### Task prompt
Your task is to copy the stretch of lines in the records below that begins with the line containing "les soulager ?" and ends with the line containing "lupaus tulevaisuudesta, jossa", exactly as written, with nothing added.

### Records shown
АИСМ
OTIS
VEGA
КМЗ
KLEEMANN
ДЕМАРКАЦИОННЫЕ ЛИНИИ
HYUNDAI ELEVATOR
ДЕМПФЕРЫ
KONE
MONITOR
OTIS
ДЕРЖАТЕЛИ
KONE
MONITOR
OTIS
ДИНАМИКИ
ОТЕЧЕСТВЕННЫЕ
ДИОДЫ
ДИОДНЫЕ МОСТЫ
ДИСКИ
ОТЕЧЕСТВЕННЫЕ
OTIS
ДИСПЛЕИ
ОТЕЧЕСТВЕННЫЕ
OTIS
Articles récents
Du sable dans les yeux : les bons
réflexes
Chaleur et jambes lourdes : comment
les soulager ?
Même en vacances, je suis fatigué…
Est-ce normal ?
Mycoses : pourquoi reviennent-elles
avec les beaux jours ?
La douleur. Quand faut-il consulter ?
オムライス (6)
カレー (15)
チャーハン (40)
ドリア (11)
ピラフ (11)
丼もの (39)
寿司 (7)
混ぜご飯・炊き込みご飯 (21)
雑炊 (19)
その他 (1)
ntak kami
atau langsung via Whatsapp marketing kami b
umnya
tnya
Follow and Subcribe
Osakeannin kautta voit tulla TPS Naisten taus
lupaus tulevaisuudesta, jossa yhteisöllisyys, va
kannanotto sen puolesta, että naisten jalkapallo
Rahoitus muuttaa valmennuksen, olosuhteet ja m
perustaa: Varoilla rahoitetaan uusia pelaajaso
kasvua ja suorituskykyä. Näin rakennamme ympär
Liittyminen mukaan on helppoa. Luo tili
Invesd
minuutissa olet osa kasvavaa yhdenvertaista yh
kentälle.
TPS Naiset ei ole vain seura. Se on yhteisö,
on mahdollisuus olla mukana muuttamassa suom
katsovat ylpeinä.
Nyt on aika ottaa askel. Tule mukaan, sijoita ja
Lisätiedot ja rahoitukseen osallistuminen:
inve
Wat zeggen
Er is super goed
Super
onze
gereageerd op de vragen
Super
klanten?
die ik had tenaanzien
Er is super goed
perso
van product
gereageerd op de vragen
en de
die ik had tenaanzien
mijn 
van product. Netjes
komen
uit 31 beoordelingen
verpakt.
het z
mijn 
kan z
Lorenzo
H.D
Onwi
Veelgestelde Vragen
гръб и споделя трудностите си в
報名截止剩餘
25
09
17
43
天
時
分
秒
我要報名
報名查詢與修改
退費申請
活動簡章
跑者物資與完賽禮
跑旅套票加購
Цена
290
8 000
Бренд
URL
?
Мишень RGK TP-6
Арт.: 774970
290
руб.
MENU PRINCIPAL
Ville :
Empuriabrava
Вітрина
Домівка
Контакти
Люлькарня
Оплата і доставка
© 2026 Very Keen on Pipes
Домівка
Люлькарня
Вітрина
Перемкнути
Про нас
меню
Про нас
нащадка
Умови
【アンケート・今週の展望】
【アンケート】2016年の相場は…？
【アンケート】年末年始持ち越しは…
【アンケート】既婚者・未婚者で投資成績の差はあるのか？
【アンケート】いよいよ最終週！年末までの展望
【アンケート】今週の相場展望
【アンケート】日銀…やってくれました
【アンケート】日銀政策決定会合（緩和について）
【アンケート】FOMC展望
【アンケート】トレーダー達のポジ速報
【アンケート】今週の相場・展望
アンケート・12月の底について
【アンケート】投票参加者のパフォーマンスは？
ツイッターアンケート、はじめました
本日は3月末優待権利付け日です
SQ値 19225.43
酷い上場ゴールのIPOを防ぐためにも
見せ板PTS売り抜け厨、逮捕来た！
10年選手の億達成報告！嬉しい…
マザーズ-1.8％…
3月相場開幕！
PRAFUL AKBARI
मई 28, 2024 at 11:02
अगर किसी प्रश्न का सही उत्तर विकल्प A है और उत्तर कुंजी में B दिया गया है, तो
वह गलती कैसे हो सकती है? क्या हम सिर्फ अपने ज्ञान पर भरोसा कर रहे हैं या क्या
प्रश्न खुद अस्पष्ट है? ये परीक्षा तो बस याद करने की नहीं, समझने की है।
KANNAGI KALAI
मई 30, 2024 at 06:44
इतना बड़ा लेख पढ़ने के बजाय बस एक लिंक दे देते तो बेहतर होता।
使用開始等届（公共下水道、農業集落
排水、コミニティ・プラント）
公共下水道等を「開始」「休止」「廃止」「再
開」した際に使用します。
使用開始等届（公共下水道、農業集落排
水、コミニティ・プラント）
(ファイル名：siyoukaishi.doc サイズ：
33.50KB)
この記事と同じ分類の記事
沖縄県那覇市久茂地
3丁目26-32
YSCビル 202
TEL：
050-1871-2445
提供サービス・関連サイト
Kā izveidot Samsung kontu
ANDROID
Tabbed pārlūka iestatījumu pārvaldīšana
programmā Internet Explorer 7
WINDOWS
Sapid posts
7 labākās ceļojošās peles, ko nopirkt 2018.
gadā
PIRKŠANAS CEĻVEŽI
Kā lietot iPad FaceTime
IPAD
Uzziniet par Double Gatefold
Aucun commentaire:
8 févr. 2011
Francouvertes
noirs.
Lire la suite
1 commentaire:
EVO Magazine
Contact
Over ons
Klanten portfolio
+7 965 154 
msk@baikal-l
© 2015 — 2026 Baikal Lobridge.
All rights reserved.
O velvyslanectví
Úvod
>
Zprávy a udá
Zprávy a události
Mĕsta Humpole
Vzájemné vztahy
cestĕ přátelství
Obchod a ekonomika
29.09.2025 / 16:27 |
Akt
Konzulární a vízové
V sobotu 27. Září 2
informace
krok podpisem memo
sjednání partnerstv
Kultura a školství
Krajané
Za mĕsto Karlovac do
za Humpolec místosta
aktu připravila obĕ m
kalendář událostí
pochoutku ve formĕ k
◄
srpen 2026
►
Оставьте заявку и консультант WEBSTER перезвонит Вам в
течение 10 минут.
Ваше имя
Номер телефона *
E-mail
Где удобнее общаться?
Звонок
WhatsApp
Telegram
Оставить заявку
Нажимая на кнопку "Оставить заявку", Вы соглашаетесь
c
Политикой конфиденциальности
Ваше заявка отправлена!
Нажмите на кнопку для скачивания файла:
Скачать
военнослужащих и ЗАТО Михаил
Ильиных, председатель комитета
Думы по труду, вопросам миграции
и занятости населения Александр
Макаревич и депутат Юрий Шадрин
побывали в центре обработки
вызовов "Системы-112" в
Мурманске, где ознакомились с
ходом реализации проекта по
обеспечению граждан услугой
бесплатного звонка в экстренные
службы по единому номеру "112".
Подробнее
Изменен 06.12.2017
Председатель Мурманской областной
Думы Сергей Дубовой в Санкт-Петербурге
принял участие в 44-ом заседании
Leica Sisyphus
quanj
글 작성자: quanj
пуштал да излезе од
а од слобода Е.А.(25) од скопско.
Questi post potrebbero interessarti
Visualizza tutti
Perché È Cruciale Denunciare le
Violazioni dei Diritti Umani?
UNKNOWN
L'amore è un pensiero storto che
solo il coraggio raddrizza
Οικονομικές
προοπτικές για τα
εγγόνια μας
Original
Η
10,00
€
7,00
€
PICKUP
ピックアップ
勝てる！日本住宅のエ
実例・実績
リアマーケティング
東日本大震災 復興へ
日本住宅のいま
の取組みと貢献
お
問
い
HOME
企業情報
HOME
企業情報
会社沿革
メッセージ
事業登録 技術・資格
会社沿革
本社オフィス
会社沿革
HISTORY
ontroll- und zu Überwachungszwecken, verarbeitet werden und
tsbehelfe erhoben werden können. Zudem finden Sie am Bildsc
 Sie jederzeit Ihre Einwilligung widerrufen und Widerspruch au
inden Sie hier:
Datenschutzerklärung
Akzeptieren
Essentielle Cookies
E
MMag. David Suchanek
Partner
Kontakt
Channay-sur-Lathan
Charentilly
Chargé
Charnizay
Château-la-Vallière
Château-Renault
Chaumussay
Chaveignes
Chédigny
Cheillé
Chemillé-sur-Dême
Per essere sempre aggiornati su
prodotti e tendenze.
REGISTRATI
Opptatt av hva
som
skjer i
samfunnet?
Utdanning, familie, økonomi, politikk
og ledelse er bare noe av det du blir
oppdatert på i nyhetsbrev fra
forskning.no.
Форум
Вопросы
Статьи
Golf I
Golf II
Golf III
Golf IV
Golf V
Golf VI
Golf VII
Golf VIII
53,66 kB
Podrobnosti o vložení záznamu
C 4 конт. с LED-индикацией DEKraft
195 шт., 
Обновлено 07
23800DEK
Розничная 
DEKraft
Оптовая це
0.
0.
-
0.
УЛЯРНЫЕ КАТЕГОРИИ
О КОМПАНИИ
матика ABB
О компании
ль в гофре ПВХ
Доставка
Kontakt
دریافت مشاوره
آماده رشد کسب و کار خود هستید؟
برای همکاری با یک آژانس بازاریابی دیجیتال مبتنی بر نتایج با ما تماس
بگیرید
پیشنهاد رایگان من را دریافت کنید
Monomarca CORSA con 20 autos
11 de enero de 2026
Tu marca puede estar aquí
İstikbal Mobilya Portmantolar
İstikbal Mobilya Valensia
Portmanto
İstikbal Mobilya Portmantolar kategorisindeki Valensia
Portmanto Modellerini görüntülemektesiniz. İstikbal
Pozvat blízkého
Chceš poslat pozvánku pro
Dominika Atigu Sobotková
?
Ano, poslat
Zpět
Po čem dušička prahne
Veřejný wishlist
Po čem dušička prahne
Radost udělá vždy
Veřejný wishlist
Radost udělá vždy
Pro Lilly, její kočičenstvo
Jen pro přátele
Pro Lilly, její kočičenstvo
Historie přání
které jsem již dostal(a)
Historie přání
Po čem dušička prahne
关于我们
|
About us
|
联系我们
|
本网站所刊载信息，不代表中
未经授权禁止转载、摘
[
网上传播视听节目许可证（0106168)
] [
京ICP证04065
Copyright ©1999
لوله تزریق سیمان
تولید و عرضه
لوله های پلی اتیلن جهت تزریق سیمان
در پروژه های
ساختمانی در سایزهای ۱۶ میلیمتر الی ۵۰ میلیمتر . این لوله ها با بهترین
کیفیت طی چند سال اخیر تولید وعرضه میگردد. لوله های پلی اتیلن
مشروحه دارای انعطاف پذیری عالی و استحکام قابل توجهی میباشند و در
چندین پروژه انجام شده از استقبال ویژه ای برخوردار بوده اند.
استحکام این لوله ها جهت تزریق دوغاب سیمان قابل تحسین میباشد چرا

### Written response
les soulager ?
Même en vacances, je suis fatigué…
Est-ce normal ?
Mycoses : pourquoi reviennent-elles
avec les beaux jours ?
La douleur. Quand faut-il consulter ?
オムライス (6)
カレー (15)
チャーハン (40)
ドリア (11)
ピラフ (11)
丼もの (39)
寿司 (7)
混ぜご飯・炊き込みご飯 (21)
雑炊 (19)
その他 (1)
ntak kami
atau langsung via Whatsapp marketing kami b
umnya
tnya
Follow and Subcribe
Osakeannin kautta voit tulla TPS Naisten taus
lupaus tulevaisuudesta, jossa yhteisöllisyys, va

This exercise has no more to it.